As the US were racing to put a man in space before Russia, three African-American women fought against discrimination that was still so prevalent in 1960s America to prove their mathematic abilities and help make the mission a success. In a world where black people were still expected to use separate facilities and sit in segregated sections of public transport these women went above and beyond to achieve their dreams and this uplifting and beautiful film illustrates it perfectly.

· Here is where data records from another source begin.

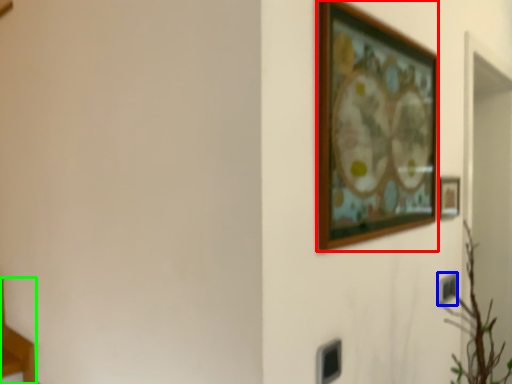 Question: Based on their relative distances, which object is farther from picture frame (highlighted by a red box)? Choose from electric outlet (highlighted by a blue box) and furniture (highlighted by a green box).

Choices:
 (A) electric outlet
 (B) furniture

Answer: (B) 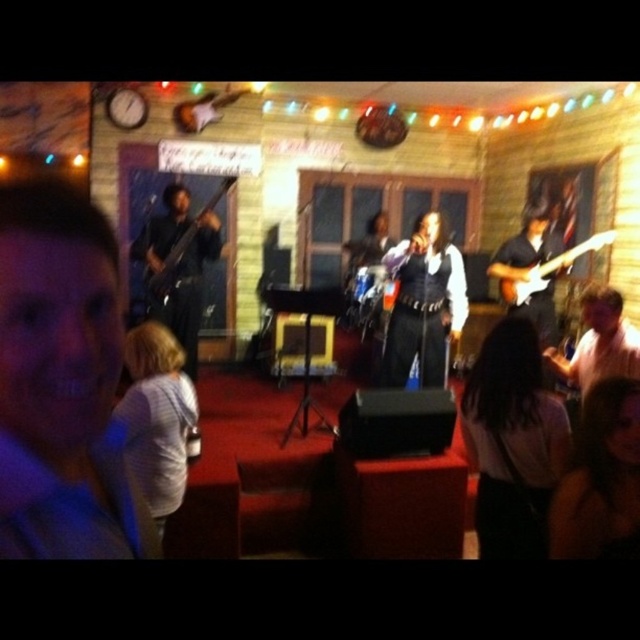 Can you confirm if glossy wood electric guitar at right is thinner than matte black bass at left?

In fact, glossy wood electric guitar at right might be wider than matte black bass at left.

Does glossy wood electric guitar at right come behind matte black bass at left?

No, glossy wood electric guitar at right is in front of matte black bass at left.

Which is in front, point (534, 284) or point (196, 212)?

Point (534, 284) is more forward.

Image resolution: width=640 pixels, height=640 pixels. I want to click on glossy wood electric guitar at right, so click(x=548, y=269).

Which is behind, point (563, 268) or point (573, 256)?

Point (563, 268)

Does white glossy electric guitar at right have a lesser height compared to glossy wood electric guitar at right?

No.

What do you see at coordinates (525, 250) in the screenshot?
I see `white glossy electric guitar at right` at bounding box center [525, 250].

Find the location of `white glossy electric guitar at right`. white glossy electric guitar at right is located at coordinates (525, 250).

Is white glossy electric guitar at right to the left of matte black bass at left from the viewer's perspective?

In fact, white glossy electric guitar at right is to the right of matte black bass at left.

Is point (518, 308) more distant than point (193, 221)?

Yes, it is.

Identify the location of white glossy electric guitar at right. (525, 250). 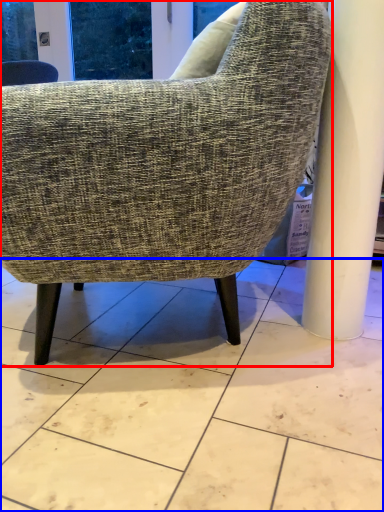 Question: Which of the following is the closest to the observer, chair (highlighted by a red box) or concrete (highlighted by a blue box)?

Choices:
 (A) chair
 (B) concrete

Answer: (B) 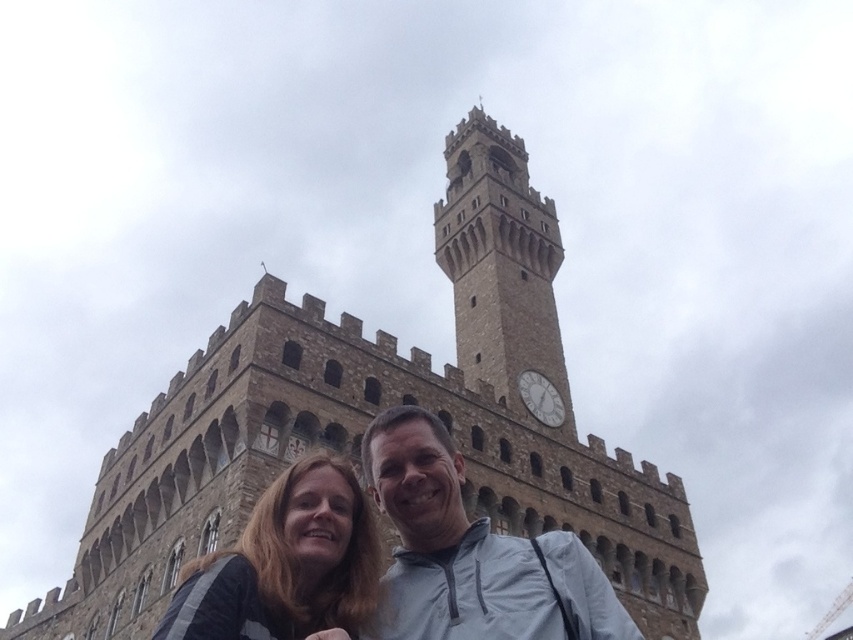 Can you confirm if matte gray jacket at center is positioned to the right of stone clock tower at center?

Incorrect, matte gray jacket at center is not on the right side of stone clock tower at center.

This screenshot has height=640, width=853. I want to click on matte gray jacket at center, so click(468, 554).

Between point (518, 586) and point (506, 371), which one is positioned in front?

Point (518, 586)

Find the location of a particular element. matte gray jacket at center is located at coordinates (468, 554).

Between brown stone tower at center and stone clock tower at center, which one has more height?

brown stone tower at center is taller.

Is brown stone tower at center positioned before stone clock tower at center?

Yes, brown stone tower at center is closer to the viewer.

At what (x,y) coordinates should I click in order to perform the action: click on brown stone tower at center. Please return your answer as a coordinate pair (x, y). The height and width of the screenshot is (640, 853). Looking at the image, I should click on (370, 417).

Locate an element on the screen. This screenshot has width=853, height=640. brown stone tower at center is located at coordinates (370, 417).

Which is behind, point (331, 634) or point (276, 508)?

Positioned behind is point (276, 508).

Measure the distance between point (460, 598) and camera.

Point (460, 598) is 22.03 meters from camera.

Which is in front, point (498, 576) or point (358, 547)?

Point (498, 576) is more forward.

At what (x,y) coordinates should I click in order to perform the action: click on matte gray jacket at center. Please return your answer as a coordinate pair (x, y). Looking at the image, I should click on (468, 554). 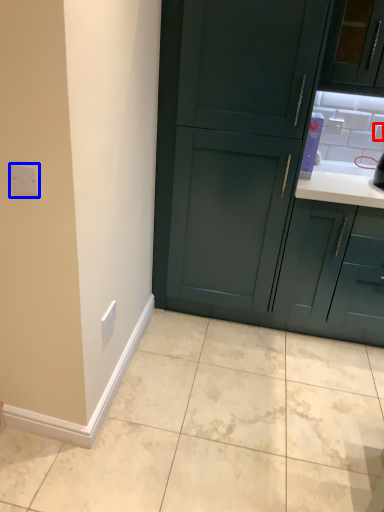 Question: Which point is closer to the camera, electric outlet (highlighted by a red box) or electric outlet (highlighted by a blue box)?

Choices:
 (A) electric outlet
 (B) electric outlet

Answer: (B) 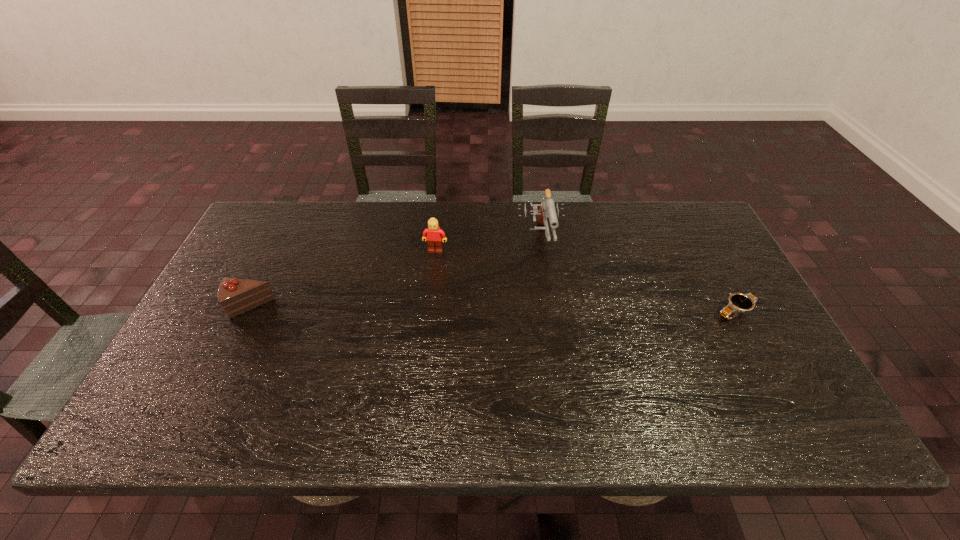 Locate an element on the screen. The height and width of the screenshot is (540, 960). vacant area located on the face of the third object from right to left is located at coordinates (431, 265).

The image size is (960, 540). Identify the location of free space located 0.170m on the face of the third object from right to left. (424, 295).

The image size is (960, 540). In order to click on free space located on the face of the third object from right to left in this screenshot , I will do `click(426, 285)`.

The width and height of the screenshot is (960, 540). I want to click on vacant space situated at the barrel end of the gun, so 547,291.

You are a GUI agent. You are given a task and a screenshot of the screen. Output one action in this format:
    pyautogui.click(x=<x>, y=<y>)
    Task: Click on the vacant point located 0.200m at the barrel end of the gun
    
    Given the screenshot: What is the action you would take?
    pyautogui.click(x=551, y=315)

Identify the location of free space located at the barrel end of the gun. Image resolution: width=960 pixels, height=540 pixels. (556, 350).

Locate an element on the screen. Lego situated at the far edge is located at coordinates (435, 237).

At what (x,y) coordinates should I click in order to perform the action: click on gun that is at the far edge. Please return your answer as a coordinate pair (x, y). Looking at the image, I should click on (547, 208).

I want to click on object that is at the left edge, so click(x=236, y=296).

At what (x,y) coordinates should I click in order to perform the action: click on object that is positioned at the right edge. Please return your answer as a coordinate pair (x, y). Image resolution: width=960 pixels, height=540 pixels. Looking at the image, I should click on (737, 303).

Although a bit of a slow burner, Hidden Figures is deeply moving and highly uplifting, the three lead actresses are fantastic and bring elements of humour, fierceness and sass to the roles that brings the film to life. It’s a real eye opener into the treatment that not just black people, but black women in particular had to go through and the film stirs so many emotions in the viewer, from outrage and disgust to warmth and happiness. First we have Katherine Johnson (Henson) a gifted mathematician and human computer who has joined the Space Test Group (full of middle aged white men unenthused by her presence) to try and find a role that’ll enable her to prove her abilities. Secondly there’s Dorothy Vaughn (Spencer) who has become the unofficial supervisor of the ‘coloured computers’ group; a group of black women who have been segregated in a dingy little office. Vaughn desperately wants the recognition (and pay) that she deserves for taking on the role of supervisor but struggles to be taken seriously. And finally, Mary Jackson (Monae) who has the skills and passion to become NASA’s first female engineer but lacks one qualification; a qualification she can’t get unless someone agrees to allow her to be the first African-American woman to attend an all-white high school.
All three women must face their own individual struggles whilst ultimately challenging the struggles that all African-American people were facing at that time in history and their strength, courage and determination makes for a highly inspirational drama.
A little slow in too many parts, Hidden Figures easily had the potential to be a little more hard-hitting, perhaps a little more comical at times but all in all it’s a nice, uplifting drama perfect for a cosy night in and friendly for all the family. It highlights some very important issues and gives credit where it’s deserved for three women who until now were largely unheard of. We’ve seen space movies a million times and we’ve celebrated people’s successes with biographical dramas many times over but it’s not as often that we get to do so with people so underrepresented, and it’s really good to see.